The company’s website was taken down immediately but the stores will continue to trade while a buyer is sought.
Ahead of the administration, Beales’s chief executive Tony Brown said that the retailer had struggled with difficult trading conditions and criticised the “lunacy” of high business rates.
The company had been in talks with landlords over rent reductions through a company voluntary arrangement, but two potential buyers fell through.
Usdaw national officer Dave Gill said the union is providing its members at Beales with support, representation and advice “at this difficult and uncertain time.”
He said: “We urge the administrators to treat the staff with dignity and respect, keep them fully informed and do everything possible to save jobs and keep as many stores open as possible.
“The scale of the retail crisis in recent years is devastating — not just for staff but also for our communities and shopping centres.
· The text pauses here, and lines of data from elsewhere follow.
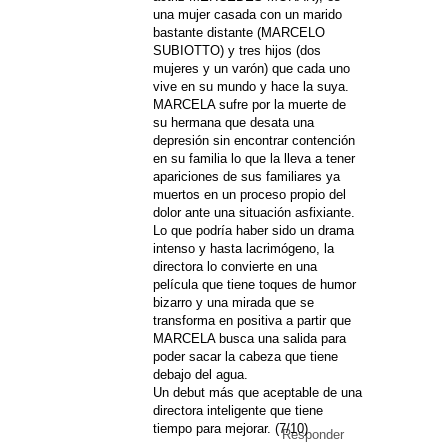
una mujer casada con un marido
bastante distante (MARCELO
SUBIOTTO) y tres hijos (dos
mujeres y un varón) que cada uno
vive en su mundo y hace la suya.
MARCELA sufre por la muerte de
su hermana que desata una
depresión sin encontrar contención
en su familia lo que la lleva a tener
apariciones de sus familiares ya
muertos en un proceso propio del
dolor ante una situación asfixiante.
Lo que podría haber sido un drama
intenso y hasta lacrimógeno, la
directora lo convierte en una
película que tiene toques de humor
bizarro y una mirada que se
transforma en positiva a partir que
MARCELA busca una salida para
poder sacar la cabeza que tiene
debajo del agua.
Un debut más que aceptable de una
directora inteligente que tiene
tiempo para mejorar. (7/10)
Responder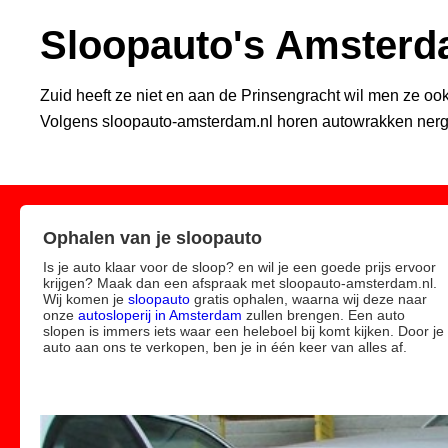
Sloopauto's Amster
Zuid heeft ze niet en aan de Prinsengracht wil men ze ook
Volgens sloopauto-amsterdam.nl horen autowrakken ner
Ophalen van je sloopauto
Is je auto klaar voor de sloop? en wil je een goede prijs ervoor
krijgen? Maak dan een afspraak met sloopauto-amsterdam.nl.
Wij komen je
sloopauto
gratis ophalen, waarna wij deze naar
onze
autosloperij in Amsterdam
zullen brengen. Een auto
slopen is immers iets waar een heleboel bij komt kijken. Door je
auto aan ons te verkopen, ben je in één keer van alles af.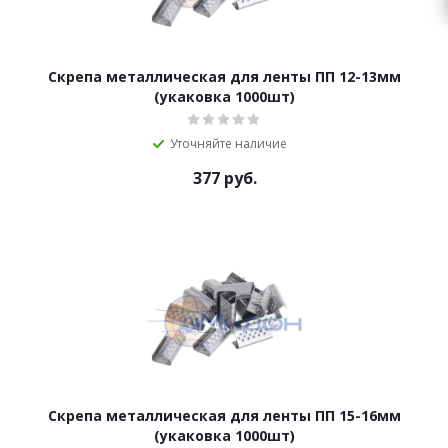
Скрепа металлическая для ленты ПП 12-13мм
(укаковка 1000шт)
Уточняйте наличие
377
руб.
Скрепа металлическая для ленты ПП 15-16мм
(укаковка 1000шт)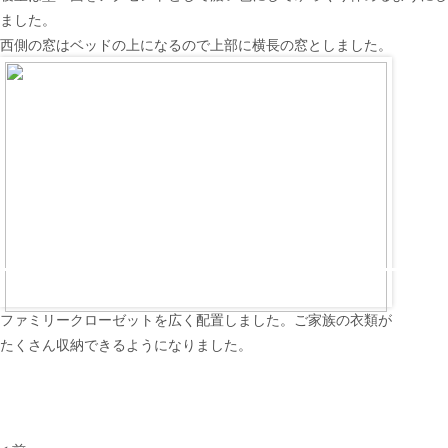
ました。
西側の窓はベッドの上になるので上部に横長の窓としました。
ファミリークローゼットを広く配置しました。ご家族の衣類が
たくさん収納できるようになりました。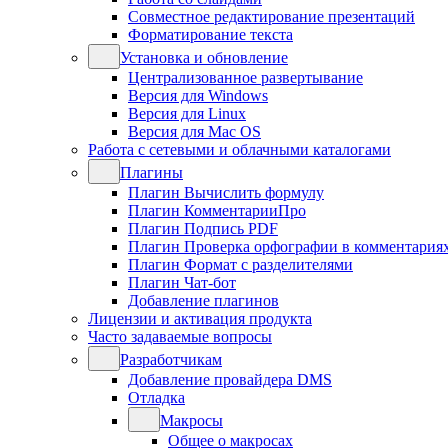
Совместное редактирование презентаций
Форматирование текста
Установка и обновление
Централизованное развертывание
Версия для Windows
Версия для Linux
Версия для Mac OS
Работа с сетевыми и облачными каталогами
Плагины
Плагин Вычислить формулу
Плагин КомментарииПро
Плагин Подпись PDF
Плагин Проверка орфографии в комментария
Плагин Формат с разделителями
Плагин Чат-бот
Добавление плагинов
Лицензии и активация продукта
Часто задаваемые вопросы
Разработчикам
Добавление провайдера DMS
Отладка
Макросы
Общее о макросах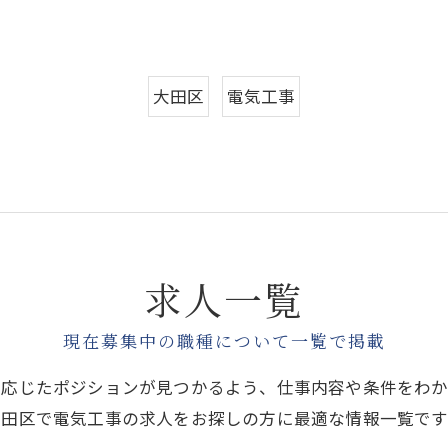
大田区
電気工事
求人一覧
現在募集中の職種について一覧で掲載
に応じたポジションが見つかるよう、仕事内容や条件をわか
大田区で電気工事の求人をお探しの方に最適な情報一覧です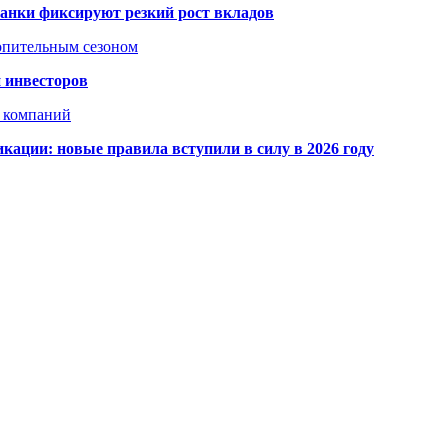
банки фиксируют резкий рост вкладов
топительным сезоном
 инвесторов
х компаний
кации: новые правила вступили в силу в 2026 году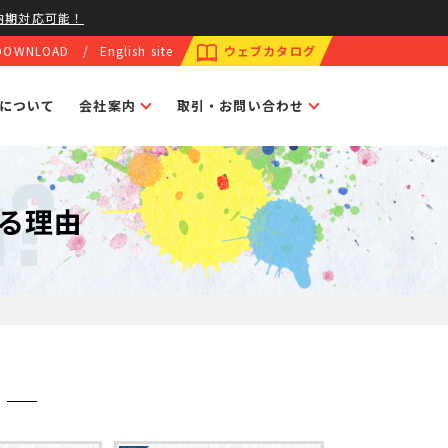
納期対応可能！
DOWNLOAD
English site
ウェブカタログ
トについて
会社案内
取引・お問い合わせ
u?
れる理由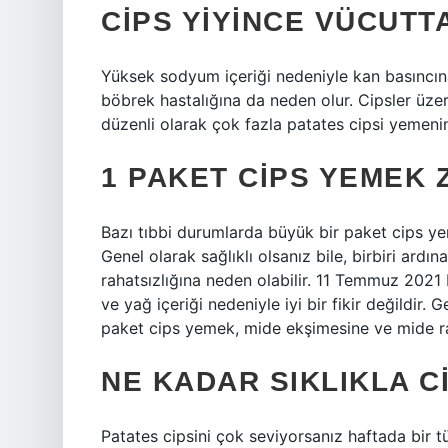
CIPS YIYINCE VÜCUTT
Yüksek sodyum içeriği nedeniyle kan basıncına
böbrek hastalığına da neden olur. Cipsler üzer
düzenli olarak çok fazla patates cipsi yemenin 
1 PAKET CIPS YEMEK 
Bazı tıbbi durumlarda büyük bir paket cips yeme
Genel olarak sağlıklı olsanız bile, birbiri ar
rahatsızlığına neden olabilir. 11 Temmuz 2021
ve yağ içeriği nedeniyle iyi bir fikir değildir. G
paket cips yemek, mide ekşimesine ve mide rah
NE KADAR SIKLIKLA C
Patates cipsini çok seviyorsanız haftada bir t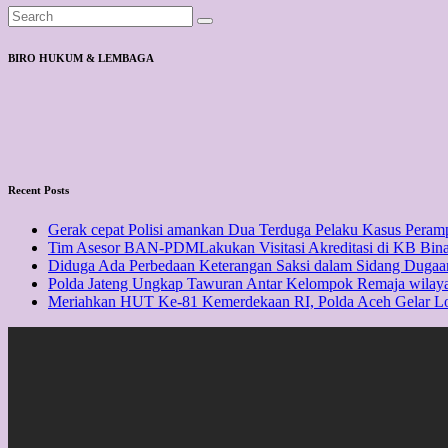
BIRO HUKUM & LEMBAGA
Recent Posts
Gerak cepat Polisi amankan Dua Terduga Pelaku Kasus Pera
Tim Asesor BAN-PDMLakukan Visitasi Akreditasi di KB Bin
Diduga Ada Perbedaan Keterangan Saksi dalam Sidang Dugaa
Polda Jateng Ungkap Tawuran Antar Kelompok Remaja wilay
Meriahkan HUT Ke-81 Kemerdekaan RI, Polda Aceh Gelar 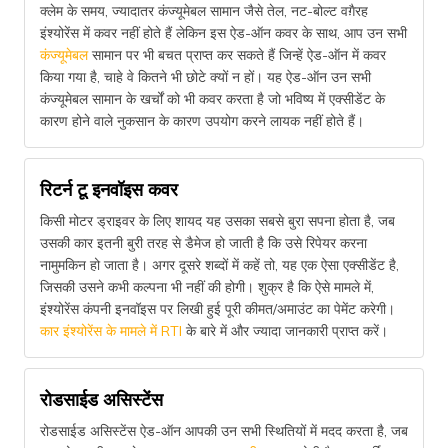
क्लेम के समय, ज्यादातर कंज्यूमेबल सामान जैसे तेल, नट-बोल्ट वग़ैरह
इंश्योरेंस में कवर नहीं होते हैं लेकिन इस ऐड-ऑन कवर के साथ, आप उन सभी
कंज्यूमेबल
सामान पर भी बचत प्राप्त कर सकते हैं जिन्हें ऐड-ऑन में कवर
किया गया है, चाहे वे कितने भी छोटे क्यों न हों। यह ऐड-ऑन उन सभी
कंज्यूमेबल सामान के खर्चों को भी कवर करता है जो भविष्य में एक्सीडेंट के
कारण होने वाले नुकसान के कारण उपयोग करने लायक नहीं होते हैं।
रिटर्न टू इनवॉइस कवर
किसी मोटर ड्राइवर के लिए शायद यह उसका सबसे बुरा सपना होता है, जब
उसकी कार इतनी बुरी तरह से डैमेज हो जाती है कि उसे रिपेयर करना
नामुमकिन हो जाता है। अगर दूसरे शब्दों में कहें तो, यह एक ऐसा एक्सीडेंट है,
जिसकी उसने कभी कल्पना भी नहीं की होगी। शुक्र है कि ऐसे मामले में,
इंश्योरेंस कंपनी इनवॉइस पर लिखी हुई पूरी कीमत/अमाउंट का पेमेंट करेगी।
कार इंश्योरेंस के मामले में RTI
के बारे में और ज्यादा जानकारी प्राप्त करें।
रोडसाईड असिस्टेंस
रोडसाईड असिस्टेंस ऐड-ऑन आपकी उन सभी स्थितियों में मदद करता है, जब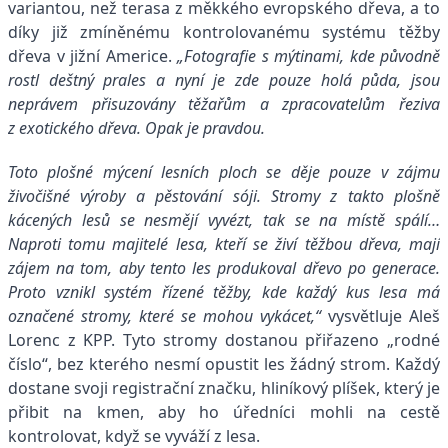
variantou, než terasa z měkkého evropského dřeva, a to
díky již zmíněnému kontrolovanému systému těžby
dřeva v jižní Americe.
„Fotografie s mýtinami, kde původně
rostl deštný prales a nyní je zde pouze holá půda, jsou
neprávem přisuzovány těžařům a zpracovatelům řeziva
z exotického dřeva. Opak je pravdou.
Toto plošné mýcení lesních ploch se děje pouze v zájmu
živočišné výroby a pěstování sóji. Stromy z takto plošně
kácených lesů se nesmějí vyvézt, tak se na místě spálí…
Naproti tomu majitelé lesa, kteří se živí těžbou dřeva, mají
zájem na tom, aby tento les produkoval dřevo po generace.
Proto vznikl systém řízené těžby, kde každý kus lesa má
označené stromy, které se mohou vykácet,“
vysvětluje Aleš
Lorenc z KPP. Tyto stromy dostanou přiřazeno „rodné
číslo“, bez kterého nesmí opustit les žádný strom. Každý
dostane svoji registrační značku, hliníkový plíšek, který je
přibit na kmen, aby ho úředníci mohli na cestě
kontrolovat, když se vyváží z lesa.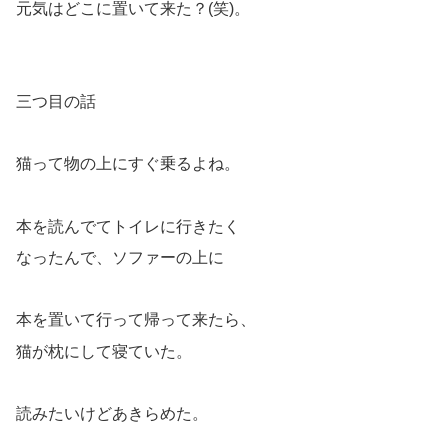
元気はどこに置いて来た？(笑)。
三つ目の話
猫って物の上にすぐ乗るよね。
本を読んでてトイレに行きたく
なったんで、ソファーの上に
本を置いて行って帰って来たら、
猫が枕にして寝ていた。
読みたいけどあきらめた。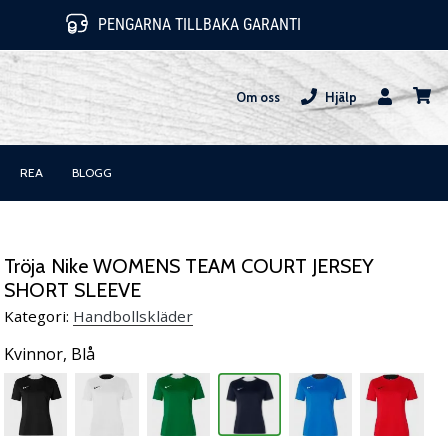
PENGARNA TILLBAKA GARANTI
Om oss
Hjälp
varuk
REA
BLOGG
Tröja Nike WOMENS TEAM COURT JERSEY
SHORT SLEEVE
Kategori:
Handbollskläder
Kvinnor,
Blå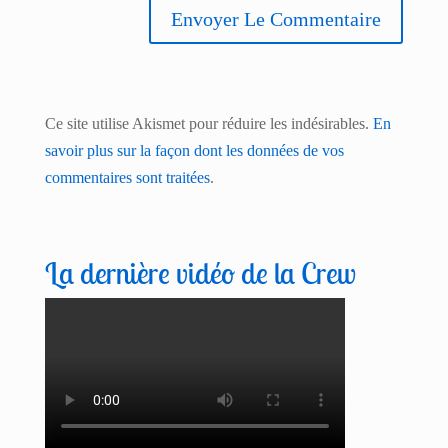
Ce site utilise Akismet pour réduire les indésirables.
En
savoir plus sur la façon dont les données de vos
commentaires sont traitées
.
La dernière vidéo de la Crew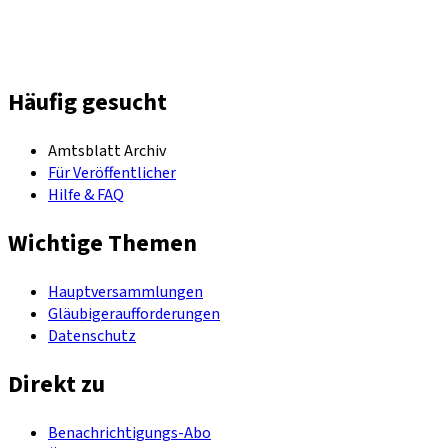
Häufig gesucht
Amtsblatt Archiv
Für Veröffentlicher
Hilfe & FAQ
Wichtige Themen
Hauptversammlungen
Gläubigeraufforderungen
Datenschutz
Direkt zu
Benachrichtigungs-Abo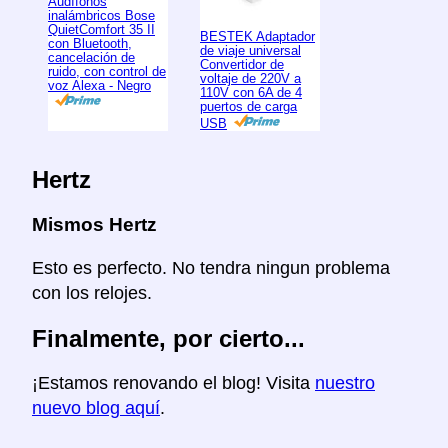
Audífonos
inalámbricos Bose
QuietComfort 35 II
BESTEK Adaptador
con Bluetooth,
de viaje universal
cancelación de
Convertidor de
ruido, con control de
voltaje de 220V a
voz Alexa - Negro
110V con 6A de 4
puertos de carga
USB
Hertz
Mismos Hertz
Esto es perfecto. No tendra ningun problema
con los relojes.
Finalmente, por cierto...
¡Estamos renovando el blog! Visita
nuestro
nuevo blog aquí
.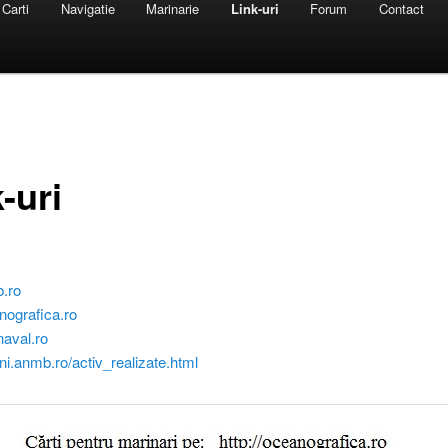
Carti
Navigatie
Marinarie
Link-uri
Forum
Contact
-uri
.ro
anografica.ro
aval.ro
mni.anmb.ro/activ_realizate.html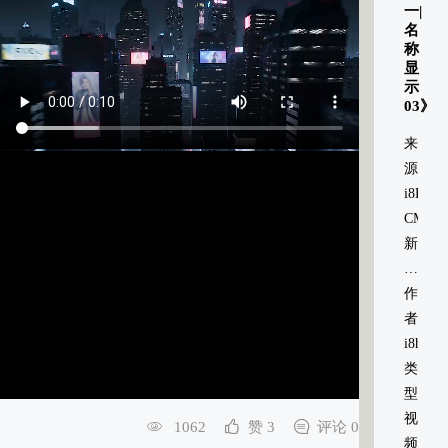
一|
名
称
显
示
03》
来
源：
i8HOM
CMS
新
媒
体
作
信
者：
息
i8home
系
类
统
型：
视
1062
赞 3
评论 0
频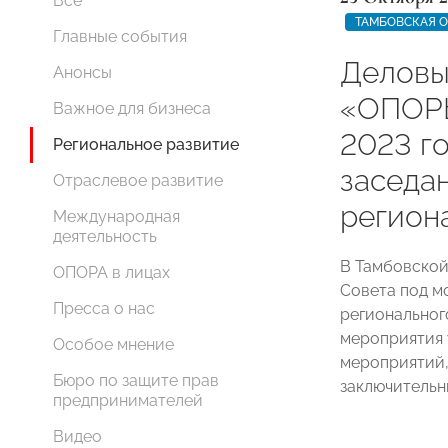
Все
ТАМБОВСКАЯ 
Главные события
Деловы
Анонсы
«ОПОР
Важное для бизнеса
2023 г
Региональное развитие
заседа
Отраслевое развитие
регион
Международная
деятельность
В Тамбовско
ОПОРА в лицах
Совета под м
Пресса о нас
региональног
мероприятия 
Особое мнение
мероприятий,
Бюро по защите прав
заключительн
предпринимателей
Видео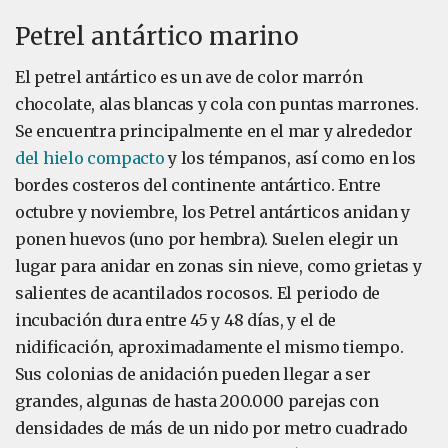
Petrel antártico marino
El petrel antártico es un ave de color marrón
chocolate, alas blancas y cola con puntas marrones.
Se encuentra principalmente en el mar y alrededor
del hielo compacto
y los témpanos, así como en los
bordes costeros del continente antártico. Entre
octubre y noviembre, los Petrel antárticos anidan y
ponen huevos (uno por hembra). Suelen elegir un
lugar para anidar en zonas sin nieve, como grietas y
salientes de acantilados rocosos. El periodo de
incubación dura entre 45 y 48 días, y el de
nidificación, aproximadamente el mismo tiempo.
Sus colonias de anidación pueden llegar a ser
grandes, algunas de hasta 200.000 parejas con
densidades de más de un nido por metro cuadrado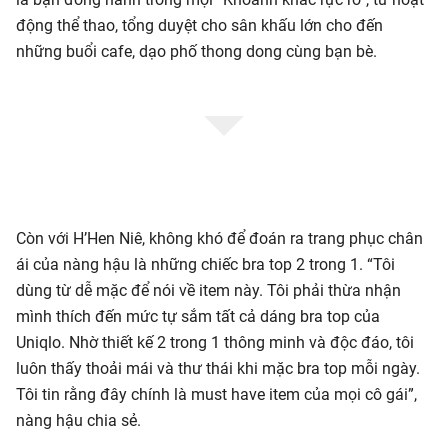
động thể thao, tổng duyệt cho sân khấu lớn cho đến
những buổi cafe, dạo phố thong dong cùng bạn bè.
Còn với H’Hen Niê, không khó để đoán ra trang phục chân
ái của nàng hậu là những chiếc bra top 2 trong 1. “Tôi
dùng từ dễ mặc để nói về item này. Tôi phải thừa nhận
mình thích đến mức tự sắm tất cả dáng bra top của
Uniqlo. Nhờ thiết kế 2 trong 1 thông minh và độc đáo, tôi
luôn thấy thoải mái và thư thái khi mặc bra top mỗi ngày.
Tôi tin rằng đây chính là must have item của mọi cô gái”,
nàng hậu chia sẻ.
“We need a government-led clear and coherent industrial strategy for retail to address the growing crisis on our high streets, as we have called for through our Save our Shops campaign.”
A government spokesman said it is in direct contact with the company’s CEO and officials are “monitoring the situation closely.”
Beales is the latest high-street name to suffer. House of Fraser and Debenhams have both been resuscitated after administration while Mothercare closed its doors for good last week.